Log Analysis - Deeper into the Rabbit Hole

The general adage of deliberate practice - to practice systematically and purposefully - does also apply to RL. In our case we want to confirm the action space is suitable for the track and reward function is incentivising the right behaviour. The log analysis tool is vital in understanding your trained model. It has much more detail than graphs in the online training console. Many thanks to Tomasz (Breadcentric) Ptak for maintaining the notebook and making it accessibe through his blog and github repo.

Logplot1

To showcase the power of this log analysis tool, the above two graphs show important metrics that I use to quantify my model.

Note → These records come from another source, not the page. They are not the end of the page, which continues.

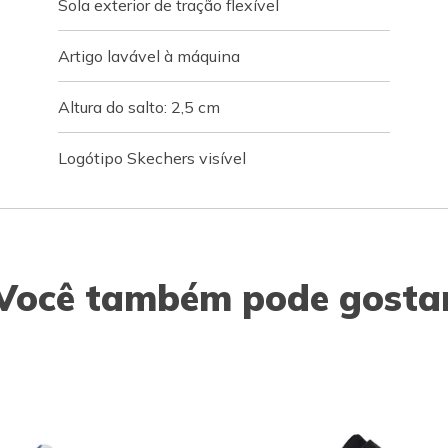
Sola exterior de tração flexível
Artigo lavável à máquina
Altura do salto: 2,5 cm
Logótipo Skechers visível
Você também pode gosta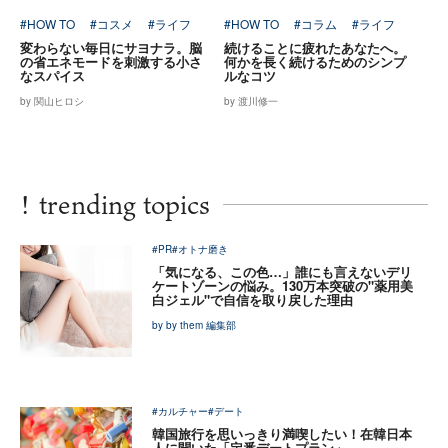
#HOW TO
#コスメ
#ライフ
#HOW TO
#コラム
#ライフ
変わらない毎日にサヨナラ。脳
続けることに疲れたあなたへ。
の省エネモードを刺激する小さ
何かを長く続けるためのシンプ
なスパイス
ルなコツ
by 関山ヒロシ
by 渡川修一
!
trending topics
#PR
#オトナ磨き
「気になる、この色…」誰にも言えないデリ
ケートゾーンの悩み。130万本突破の"薬用美
白ジェル"で自信を取り戻した理由
by by them 編集部
#カルチャー
#デート
韓国旅行を思いっきり満喫したい！在韓日本
人に聞いた「定番デートプラン」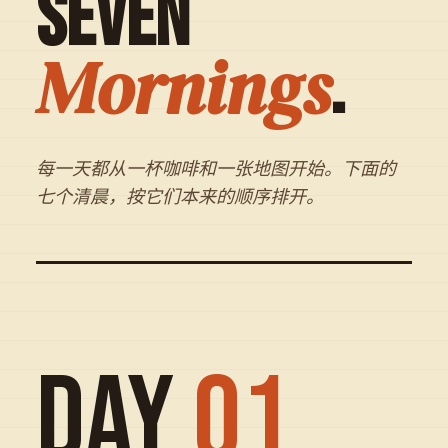
Seven
Mornings
.
每一天都从一杯咖啡和一张地图开始。下面的
七个清晨，按它们本来的顺序排开。
DAY
01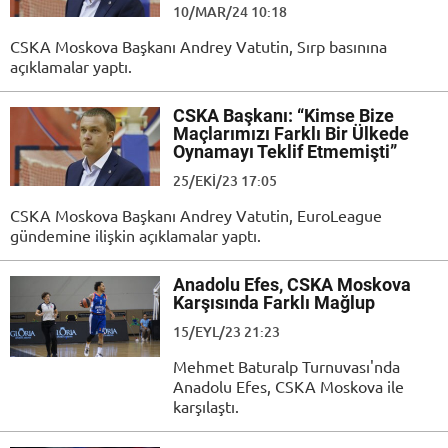
10/MAR/24 10:18
CSKA Moskova Başkanı Andrey Vatutin, Sırp basınına
açıklamalar yaptı.
CSKA Başkanı: “Kimse Bize
Maçlarımızı Farklı Bir Ülkede
Oynamayı Teklif Etmemişti”
25/EKI/23 17:05
CSKA Moskova Başkanı Andrey Vatutin, EuroLeague
gündemine ilişkin açıklamalar yaptı.
Anadolu Efes, CSKA Moskova
Karşısında Farklı Mağlup
15/EYL/23 21:23
Mehmet Baturalp Turnuvası'nda
Anadolu Efes, CSKA Moskova ile
karşılaştı.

Left plot is the distribution of rewards given on each point of the track. Yellow is positive and red is negative reward. This reward distribution corresponds to the waypoint reward function described in the previous section. Right is the distribution of completed lap times. This corresponds quite well to the times that you can expect when submitting to the leaderboard.

Logplot2

Furthermore, I modified and included a few new plots to analyse model's behaviour. Left is a box plot view of completed lap times for each iteration, and right is the box plot of average throttle (speed) values for each iteration. The trend above shows good convergence as lap times decrease and throttle values increase over the training period.

Further Work

In the month of May I racked up $2000 worth of fees training online using the AWS Deepracer console. It would be prohibitively expensive to train your model like this in future months as the promotional event ended at the end of May 2020. One option is to set up local training on a spare home machine.

Implementation of the racing line can also be improved. Automatically generated racing line taking into account of action space parameters could be possibly done using Bresenham's line algorithm.